Egypt Signs $252m Financing Agreements For Education In 2020

International Cooperation In 2020, The Ministry Secured Development Financing Agreements Worth $9.8 Billion During The Year

Egypt Signs $252m Financing Agreements For Education In 2020

Egypt signed financing agreements worth $252 million in 2020 from multilateral and bilateral partners in Education, from the USAID, Saudi Fund, South Korea, Italy and Germany, according to Ministry of International Cooperation 2020 Annual Report.

The report revealed that the ministry secured 4 grants from the United States of America; $15 million for the Basic Education Development Program in the second phase; $26.5 million for a project to stimulate trade and investment in Egypt; $30 million for the Egyptian-American Higher Education Initiative, and $4 million for the Egyptian-American cooperation in science and technology.  A $2.5 million Italian grant was also provided for a project to expand applied technology in schools and enhance the skills of teachers, and a $2.9 million grant came from Korea to develop a system for automating intellectual property systems.

“Germany also provided 4 grants; the first amounting to $13.8 million for a project to rehabilitate vocational schools, $5.4 million for a project to support the dual education system in Egypt, and $4.4 million and $6.6 million for a project to encourage employment. The Saudi Fund for Development provided $140.8 million to complete the King Salman International University,” it showed. Minister of International Cooperation Rania Al-Mashat stressed that the funds are allocated in line with the placing of ‘People at the Core, Projects in Action, and Purpose as the Driver’, the ministry’s Global Partnerships Narrative.

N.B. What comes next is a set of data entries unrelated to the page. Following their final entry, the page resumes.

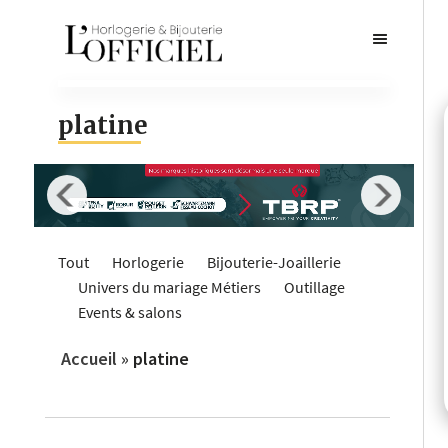
platine
Tout
Horlogerie
Bijouterie-Joaillerie
Univers du mariage
Métiers
Outillage
Events & salons
Accueil
»
platine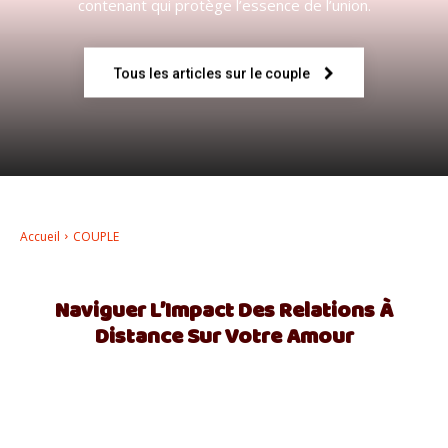
contenant qui protège l’essence de l’union.
–
Tous les articles sur le couple
AFF
Accueil
COUPLE
Naviguer L’Impact Des Relations À
Distance Sur Votre Amour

“Egypt is currently operating under a new “Education 2.0” system with a focus on digitising education by providing servers, screens and tablets to 25,000 public schools, changing the assessment model for high school and other levels of education in the future, and uploading the curricula from kindergarten through to Grade 12 to a digital library online that is freely accessible,” she noted. According to the report, this reform is supported by the partnership between the Ministry of International Cooperation and the World Bank, and is helping improve education services to 12.2 million primary school students, 8.9 million in junior high and 2.8 million at the secondary level. The project, worth $500 million supports increasing access to quality kindergarten education, improving the quality of learning and adopting technology as a vehicle to achieve reform objectives.

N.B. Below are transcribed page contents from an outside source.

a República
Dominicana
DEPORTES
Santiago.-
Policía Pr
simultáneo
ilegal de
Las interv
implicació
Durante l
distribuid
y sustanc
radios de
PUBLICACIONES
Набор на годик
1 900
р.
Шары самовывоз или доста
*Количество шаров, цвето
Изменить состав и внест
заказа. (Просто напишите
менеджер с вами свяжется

“Education is at the heart of sustainable development,” the minister stated, clarifying that the output that the education system produces  and its youth are what is necessary for economic growth. There are 36 projects on SDG 4: Quality Education amounting to $2.361 billion, 9.2 percent of the total ODA. Many of the education projects also support other SDGs, such as SDG 5: Gender Equality.  The availability of education needs to encompass the demands of the future and this includes access to basic education, vocational training, primary and cc, and higher education. All of which, Egypt has been working to develop in 2020. Due to COVID-19, schools and universities adapted to months of online learning, which proved and emphasized the importance of technology in education.

“One of the latest developments in the education sector was also the addition of Chinese language classes. In September 2020, a Memorandum of Understanding between the Ministry of Education and Technical Education and Confucius Institute in China was signed agreeing to teach Chinese in preparatory and secondary schools as an optional foreign language. This deal lasts for six years and can be perpetually renewed,” she noted. The report stated that multilingualism is a positive factor in any economy  as it ensures that our next generation of students will have the knowledge and skills, they need to increase their opportunities and expand their horizons.

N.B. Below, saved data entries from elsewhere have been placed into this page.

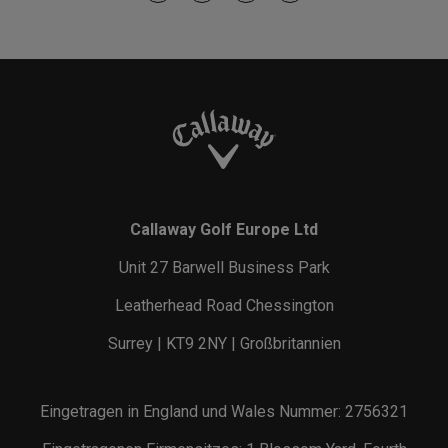
Callaway Golf Europe Ltd
Unit 27 Barwell Business Park
Leatherhead Road Chessington
Surrey | KT9 2NY | Großbritannien
Eingetragen in England und Wales Nummer: 2756321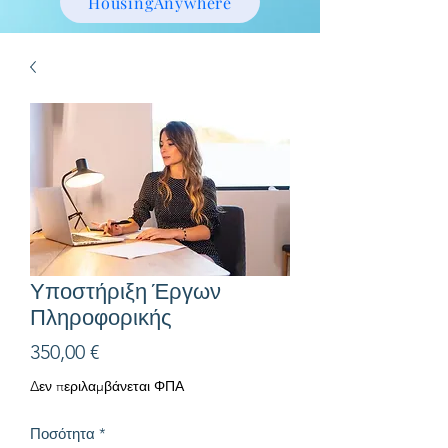
HousingAnywhere
Υποστήριξη Έργων
Πληροφορικής
Τιμή
350,00 €
Δεν περιλαμβάνεται ΦΠΑ
Ποσότητα
*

The goal in Egypt is to educate a youth that is ready to become the drivers of the country’s development. A digital future requires a tech-savvy generation.  According to the annual report by the Ministry of International Cooperation in 2020, the ministry secured development financing agreements worth $9.8 billion during the year; $6.7 billion for financing sovereign projects, and $3.1 billion in support of the private sector.